Les Nations Unies doivent jouer tout leur rôle dans le règlement des crises de prolifération, car elles sont la clé de la légitimité. C’est parce qu’il y a un mandat de la communauté internationale pour le règlement de la crise iranienne que nous pouvons aujourd’hui travailler à  des sanctions efficaces  pour ramener le régime iranien à la table des négociations.

A l’appui de ces institutions multilatérales, nous avons naturellement besoin d’un réengagement des Etats dans le règlement des crises. Il ne suffit pas d’avoir une organisation à qui nous délèguerions nos capacités, notre autorité, notre légitimité, encore faut-il que les Etats soient capables, sur le terrain, de relayer les efforts des Nations Unies :

Les résolutions du Conseil de sécurité ne sont rien, en effet, sans un engagement fort des Etats au service de la paix. Sur chaque crise, ce qu’il s’agit de faire, c’est de permettre aux Etats les mieux placés, ceux qui sont les plus concernés, ceux qui sont susceptibles d’avoir, par leurs relations avec les pays en crise, le plus de légitimité pour agir, eh bien, il faut leur permettre, sur chaque crise, dans le cadre fixé par les Nations Unies, de s’engager. Eux seuls ont les moyens humains, militaires, économiques d’assurer cette responsabilité dans la durée.  C’est ce que nous avons fait au Liban ; c’est ce que nous avions fait précédemment en Côte d’Ivoire, c’est ce qu’il faudrait faire au Darfour. Donc, vous le voyez, autant de crises qui doivent permettre de conjuguer autant de forces des Etats les mieux placés.

C’est pour cela que la France veut et doit conserver une capacité militaire forte. Sous l’autorité du Président de la République, nos forces armées ont été professionnalisées, remises à niveau. Elles sont l’un des atouts de notre puissance et elles nous permettent de défendre nos valeurs au Liban, au Kosovo, en Afghanistan, en Côte d’Ivoire. Il serait bien sûr irresponsable de revenir sur un tel choix. Nous devons au contraire l’appuyer sur la construction d’une véritable Europe de la défense, qui  est bien sûr, à mes yeux, une priorité essentielle.
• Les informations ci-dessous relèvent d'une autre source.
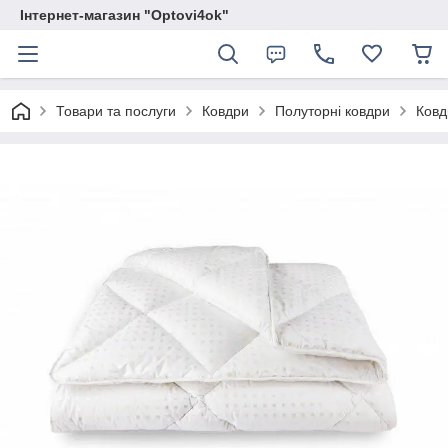
Інтернет-магазин "Optovi4ok"
Товари та послуги
Ковдри
Полуторні ковдри
Ковд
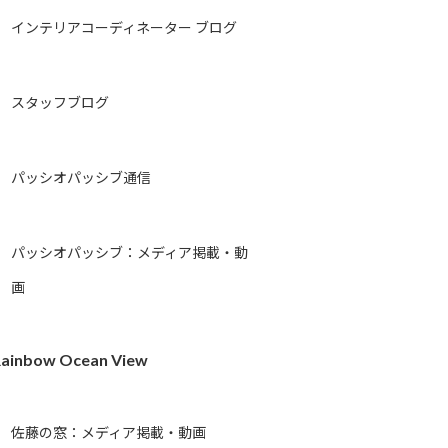
インテリアコーディネーター ブログ
スタッフブログ
パッシオパッシブ通信
パッシオパッシブ：メディア掲載・動
画
ainbow Ocean View
佐藤の窓：メディア掲載・動画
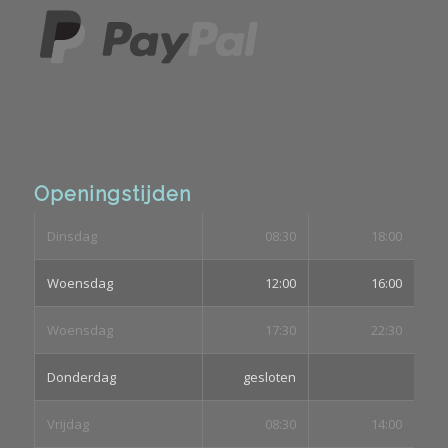
Openingstijden
Dinsdag
08:30
18:00
Woensdag
12:00
16:00
Woensdag
17:30
22:30
Donderdag
gesloten
Vrijdag
08:30
14:00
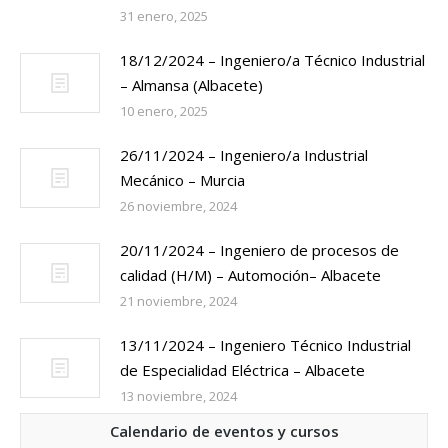
31 enero, 2025
18/12/2024 – Ingeniero/a Técnico Industrial
– Almansa (Albacete)
10 enero, 2025
26/11/2024 – Ingeniero/a Industrial
Mecánico – Murcia
26 noviembre, 2024
20/11/2024 – Ingeniero de procesos de
calidad (H/M) – Automoción– Albacete
21 noviembre, 2024
13/11/2024 – Ingeniero Técnico Industrial
de Especialidad Eléctrica – Albacete
13 noviembre, 2024
Calendario de eventos y cursos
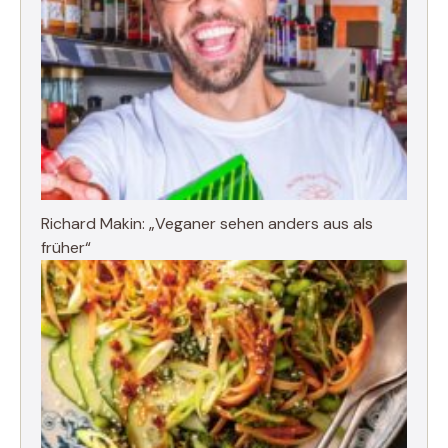
Richard Makin: „Veganer sehen anders aus als
früher“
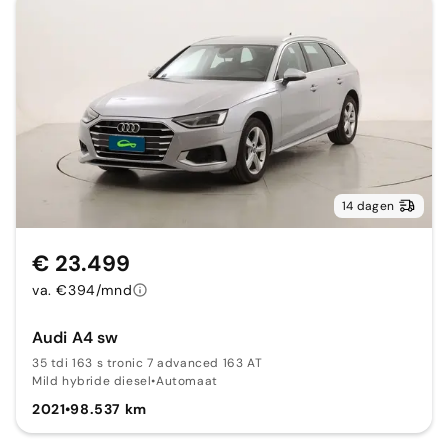
14 dagen
€ 23.499
va. €394/mnd
Audi A4 sw
35 tdi 163 s tronic 7 advanced 163 AT
Mild hybride diesel
•
Automaat
2021
•
98.537 km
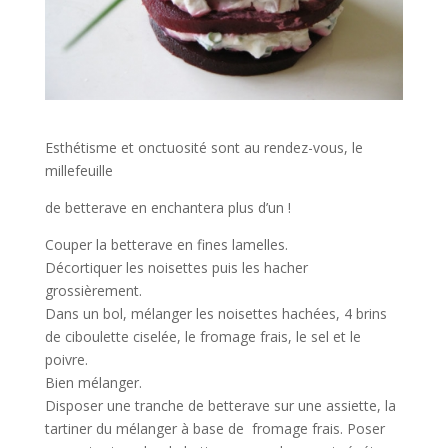
Esthétisme et onctuosité sont au rendez-vous, le
millefeuille
de betterave en enchantera plus d’un !
Couper la betterave en fines lamelles.
Décortiquer les noisettes puis les hacher
grossièrement.
Dans un bol, mélanger les noisettes hachées, 4 brins
de ciboulette ciselée, le fromage frais, le sel et le
poivre.
Bien mélanger.
Disposer une tranche de betterave sur une assiette, la
tartiner du mélanger à base de fromage frais. Poser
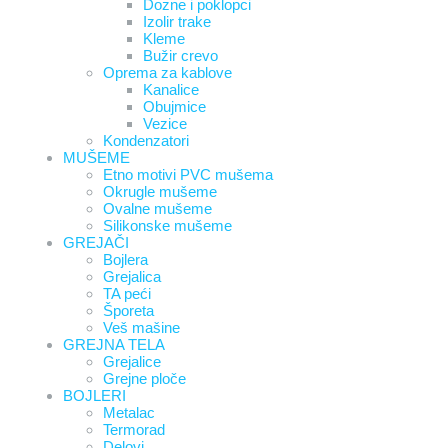
Dozne i poklopci
Izolir trake
Kleme
Bužir crevo
Oprema za kablove
Kanalice
Obujmice
Vezice
Kondenzatori
MUŠEME
Etno motivi PVC mušema
Okrugle mušeme
Ovalne mušeme
Silikonske mušeme
GREJAČI
Bojlera
Grejalica
TA peći
Šporeta
Veš mašine
GREJNA TELA
Grejalice
Grejne ploče
BOJLERI
Metalac
Termorad
Delovi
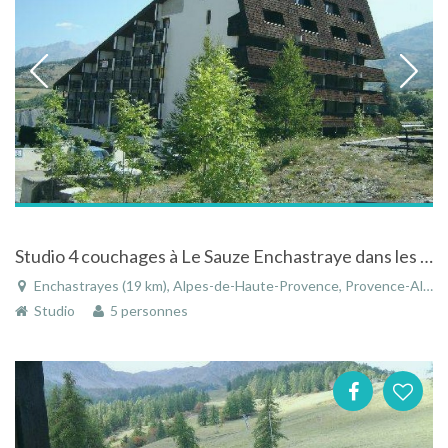
Studio 4 couchages à Le Sauze Enchastraye dans les Alpes de Haute Provence, ski et randonnée
Enchastrayes (19 km), Alpes-de-Haute-Provence, Provence-Alpes-Côte d'Azur, France
Studio
5 personnes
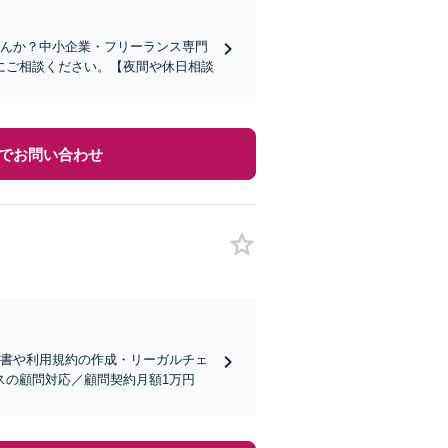
せんか？中小企業・フリーランス専門
にご相談ください。【夜間や休日相談
でお問い合わせ
約書や利用規約の作成・リーガルチェ
スの顧問対応／顧問契約月額1万円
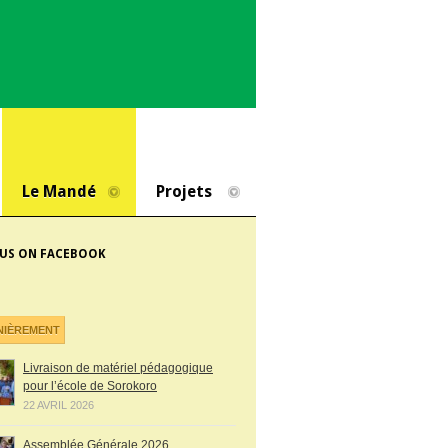
Le Mandé
Projets
 US ON FACEBOOK
NIÈREMENT
Livraison de matériel pédagogique
pour l’école de Sorokoro
22 AVRIL 2026
Assemblée Générale 2026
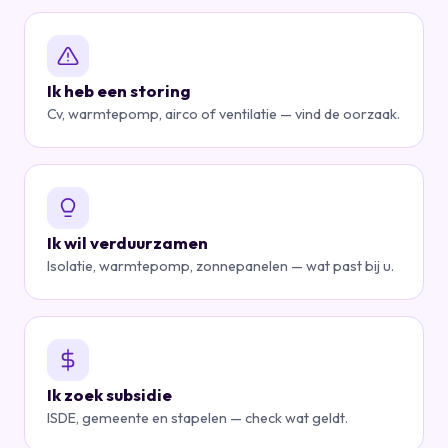
Ik heb een storing
Cv, warmtepomp, airco of ventilatie — vind de oorzaak.
Ik wil verduurzamen
Isolatie, warmtepomp, zonnepanelen — wat past bij u.
Ik zoek subsidie
ISDE, gemeente en stapelen — check wat geldt.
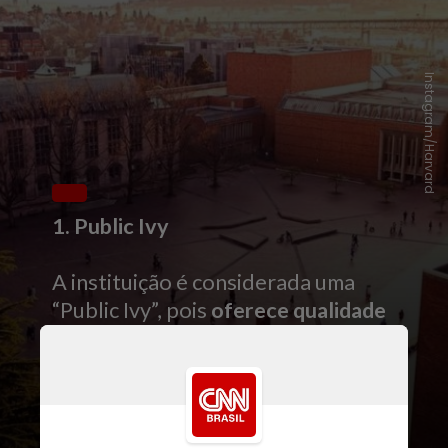
Instagram/Harvard
1. Public Ivy
A instituição é considerada uma
“Public Ivy”, pois
oferece qualidade
e experiência Ivy League
– grupo
de universidades norte-americanas
conhecido pela
excelência
acadêmica, tradição e influência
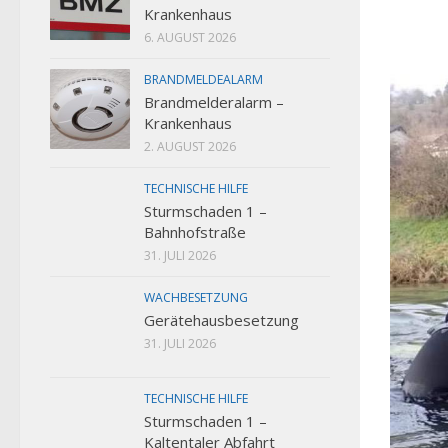
Krankenhaus
6. AUGUST 2026
BRANDMELDEALARM
Brandmelderalarm –
Krankenhaus
2. AUGUST 2026
TECHNISCHE HILFE
Sturmschaden 1 –
Bahnhofstraße
31. JULI 2026
WACHBESETZUNG
Gerätehausbesetzung
31. JULI 2026
TECHNISCHE HILFE
Sturmschaden 1 –
Kaltentaler Abfahrt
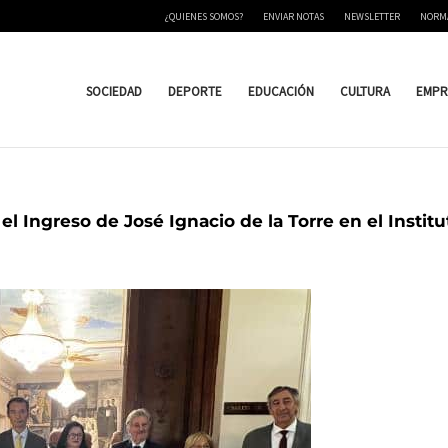
¿QUIENES SOMOS?
ENVIAR NOTAS
NEWSLETTER
NORM
SOCIEDAD
DEPORTE
EDUCACIÓN
CULTURA
EMPR
 el Ingreso de José Ignacio de la Torre en el Inst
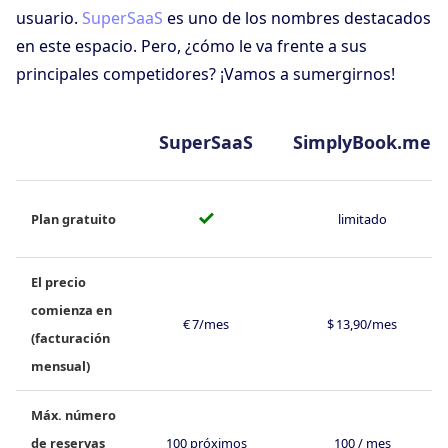
usuario.
SuperSaaS
es uno de los nombres destacados
en este espacio. Pero, ¿cómo le va frente a sus
principales competidores? ¡Vamos a sumergirnos!
SuperSaaS
SimplyBook.me
✓
Plan gratuito
limitado
El precio
comienza en
€ 7/mes
$ 13,90/mes
(facturación
mensual)
Máx. número
de reservas
100 próximos
100 / mes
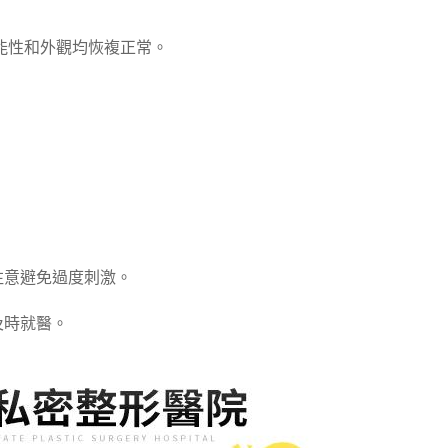
能性和外觀均恢複正常。
注意避免過度刺激。
及時就醫。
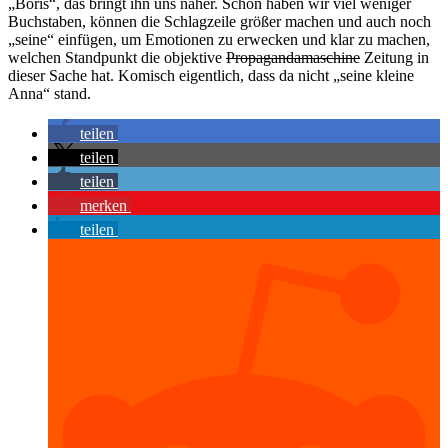
„Boris“, das bringt ihn uns näher. Schon haben wir viel weniger
Buchstaben, können die Schlagzeile größer machen und auch noch
„seine“ einfügen, um Emotionen zu erwecken und klar zu machen,
welchen Standpunkt die objektive
Propagandamaschine
Zeitung in
dieser Sache hat. Komisch eigentlich, dass da nicht „seine kleine
Anna“ stand.
teilen
teilen
teilen
merken
teilen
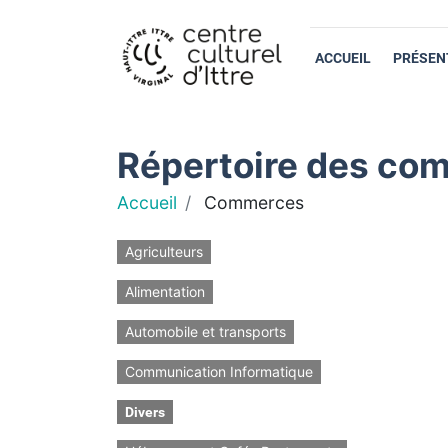
ACCUEIL
PRÉSEN
Répertoire des com
Accueil
Commerces
Agriculteurs
Alimentation
Automobile et transports
Communication Informatique
Divers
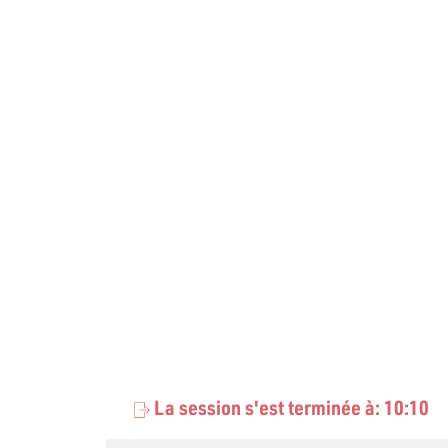
La session s'est terminée à: 10:10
C’est avec des Nations Unies plus fortes, avec des Etats qui assumeraient davantage leur responsabilité, mais aussi en prenant en compte davantage l’histoire des peuples que nous pouvons espérer régler les grandes crises qui menacent aujourd’hui la stabilité internationale.

Partout, l’histoire se rappelle à nous, dans chaque crise. Nous le voyons en Afghanistan, où les rivalités séculaires entre les différentes communautés mais aussi le jeu traditionnel des puissances régionales expliquent encore très largement les antagonismes. Au cours des prochains mois, l’engagement international devra être fort et adapté pour que les acquis de la lutte contre les Taliban ne soient pas perdus. Nous le voyons également dans la crise du Darfour, qui est à la charnière du monde africain et du monde arabe, où les rivalités ethniques, religieuses, économiques menacent de produire une nouvelle ligne de fracture. Là encore, il n’y aura pas de solution imposée de l’extérieur. Il faut travailler avec les peuples les plus directement concernés.

La priorité aujourd’hui, c’est de sortir de l’impasse dans la crise la plus grave qui nous menace et qui, au-delà des latences que nous connaissons, peut être une crise généralisée, ouverte, c’est bien sûr celle du Proche et du Moyen-Orient. Personne, aucune puissance, ne peut se satisfaire aujourd’hui de la situation telle que nous la connaissons. Qu’il s’agisse du conflit israélo-palestinien, du Liban, la légitimité internationale existe, c’est celle des résolutions du Conseil de sécurité. L’engagement des Etats, lui, doit être plus fort : c’est vrai de l’Europe, c’est vrai encore davantage des Etats-Unis.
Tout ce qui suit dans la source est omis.